Dataset entries
========================================================================
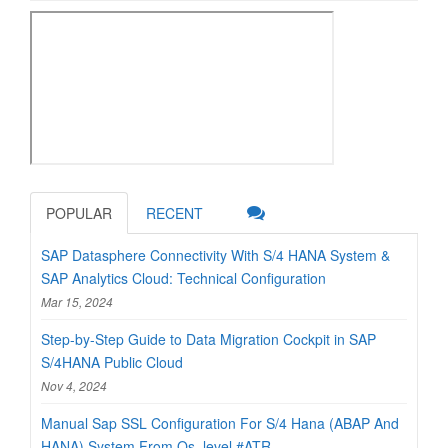
POPULAR
RECENT
SAP Datasphere Connectivity With S/4 HANA System &
SAP Analytics Cloud: Technical Configuration
Mar 15, 2024
Step-by-Step Guide to Data Migration Cockpit in SAP
S/4HANA Public Cloud
Nov 4, 2024
Manual Sap SSL Configuration For S/4 Hana (ABAP And
HANA) System From Os_level #ATR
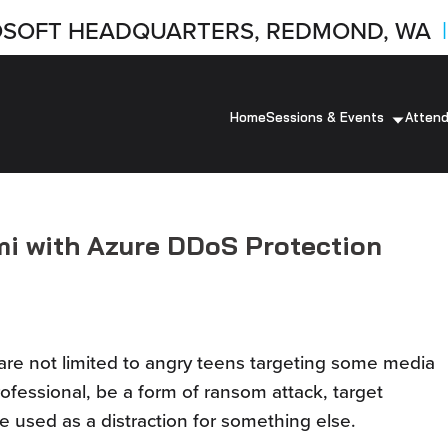
SOFT HEADQUARTERS, REDMOND, WA
|
Home
Sessions & Events
Atten
mi with Azure DDoS Protection
 are not limited to angry teens targeting some media
ofessional, be a form of ransom attack, target
be used as a distraction for something else.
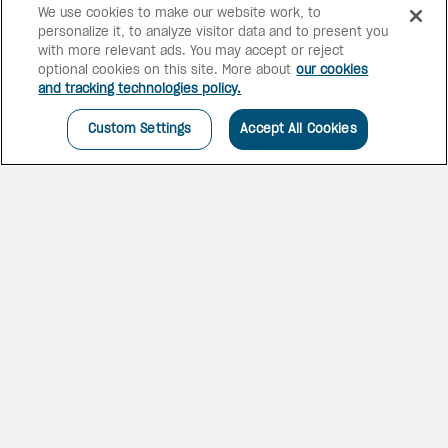
We use cookies to make our website work, to
personalize it, to analyze visitor data and to present you
6 bars
2 pools
with more relevant ads. You may accept or reject
optional cookies on this site. More about
our cookies
and tracking technologies policy.
Custom Settings
Accept All Cookies
AN ULTIMATE GETAWAY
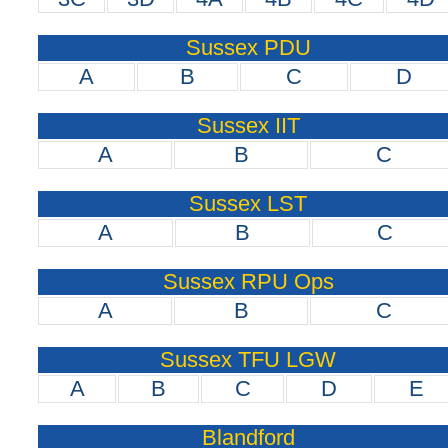
Sussex PDU
A
B
C
D
Sussex IIT
A
B
C
Sussex LST
A
B
C
Sussex RPU Ops
A
B
C
Sussex TFU LGW
A
B
C
D
E
Blandford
========================================================================
A verbatim copy of the data, free of pictures, is the expected answer.

-- Answer box --
POPULAR
RECENT
SAP Datasphere Connectivity With S/4 HANA System &
SAP Analytics Cloud: Technical Configuration
Mar 15, 2024
Step-by-Step Guide to Data Migration Cockpit in SAP
S/4HANA Public Cloud
Nov 4, 2024
Manual Sap SSL Configuration For S/4 Hana (ABAP And
HANA) System From Os_level #ATR
SOFT HEADQUARTERS, REDMOND, WA
|
Home
Sessions & Events
Atten
mi with Azure DDoS Protection
 are not limited to angry teens targeting some media
ofessional, be a form of ransom attack, target
be used as a distraction for something else.
We use cookies to make our website work, to
personalize it, to analyze visitor data and to present you
6 bars
2 pools
with more relevant ads. You may accept or reject
optional cookies on this site. More about
our cookies
and tracking technologies policy.
Custom Settings
Accept All Cookies
AN ULTIMATE GETAWAY
Sussex PDU
A
B
C
D
Sussex IIT
A
B
C
Sussex LST
A
B
C
Sussex RPU Ops
A
B
C
Sussex TFU LGW
A
B
C
D
E
Blandford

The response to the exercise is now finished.